服はとにかくド派手で、遠くから見てもきっと一発で誰だか分かるだろう。
これが、道化師デーブの姿なのだ。
「団長がもうすぐ出発するってよー!ついてくるなら勝手についてこいよー!」
「乗せてくれないんだ……」
「馬車は団員でいっぱいだー!お前らはちゃんと乗り物持ってるんだからそれに乗ってくればいいだろうがー!」
「じゃあ乗るかー」
馬車と比べるとよりいっそうボロくみえる箱に乗り込んでいると、デーブをいたく気に入ったらしいシロがまだ話しかけていた。
「ねえねえ、それでこーえんするのー?」
「そうだー!これでずーっと公演するんだー!」
「他にどんなのをサーカスでやるのー?」
そう尋ねられて、デーブは僅かに考え込んだ。
「そうだなー!ノッポーは手品をやるし、ナギは剣技を見せるし、空中ブランコや人間大砲に……」
「すごいすごーい!」
「本当に色んなものをやるんだな」
「おお、忘れてならないのが団長の猛獣ショーだなー!」
「「猛獣?!」」
デーブはすごく得意げに胸をそらしてみせる。胸、というか腹だが。
「あれはすごいぞー!団長のあの鞭さばきでゾウもライオンも見事に操って見せるんだからなー!」
「本当に操れるんですか?」
華蓮が口を挟んできた。オオカミ女の彼女的には、獣を操るという行為が素直に許す事が出来ないに違いない。
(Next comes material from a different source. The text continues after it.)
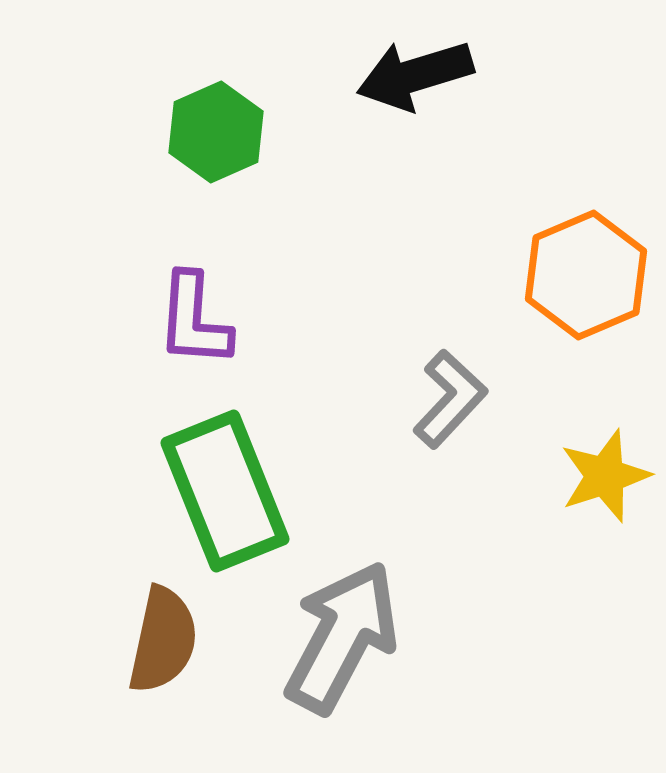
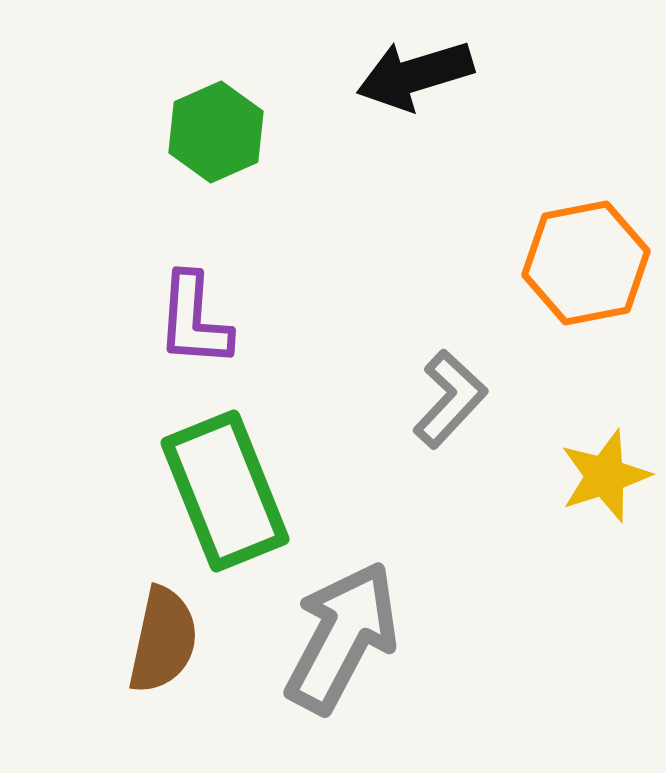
orange hexagon: moved 12 px up; rotated 12 degrees clockwise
「操れるともー!ピエールサーカス団の見せ場の1つだからなー!」
「お前の見せ場はどこなんだよ?」
クロの言葉に、デーブは少しの間をあけて豪快に笑った。
「ガハハハ!道化師に見せ場なんてあるわけないだろー!道化師は人に笑われてなんぼな役だからなー!」
「えーそうなのー?」
「そんな笑われる役で良いのか?」
ウミが聞くと、デーブは笑いながら答えた。
「サーカスにはそういう役が必要なんだよー!つまり、我は必要な存在というわけだー!ガハハハ!」
「でも人に笑われるのによく耐えられますね。私はうっかり撃ち殺してしまいそうになりますよきっと」
華蓮が苦い顔をしながら言う。
普通の人間ならばうっかり撃ち殺しそうになるまではないだろうが、確かに続ける事が出来るかどうか。
しかしデーブは、なおも笑っていた。
「我が人を笑わせる事が出来るんだー!我の動き1つで笑いが起こるというのは結構気持ちいいことだぞー!」
「「!」」
「だから我は道化師に誇りを持ってるー!もちろんこれからも続けていくつもりだー!」
人を笑わせる道化師の笑顔は、どこまでも真っ直ぐだった。
思わず5人があっけに取られていると、ノッポーがやってきた。
「そろそろ出発なのである。デーブも早く乗るのである」
「おおー!そうだったー!じゃあなお前ら、しっかりついてこいよー!」
デーブとノッポーが馬車に乗り込むと、馬に乗った団長が声を上げた。
「では出発だー!」
「「おおーっ!」」
大きな掛け声と共に、まずテントが動き出した。それに続いて、馬車も次々と前に進んでいく。
これはすごい大移動だ。
「……なんつーかさ……」
三輪車をこぎ始めながら、クロが少々呆然としたように口を開く。
「何か、でっかいよな、色々と」
「……うん」
あらしも頷いた。
本当、このピエールサーカス団は、何もかもが大きかった。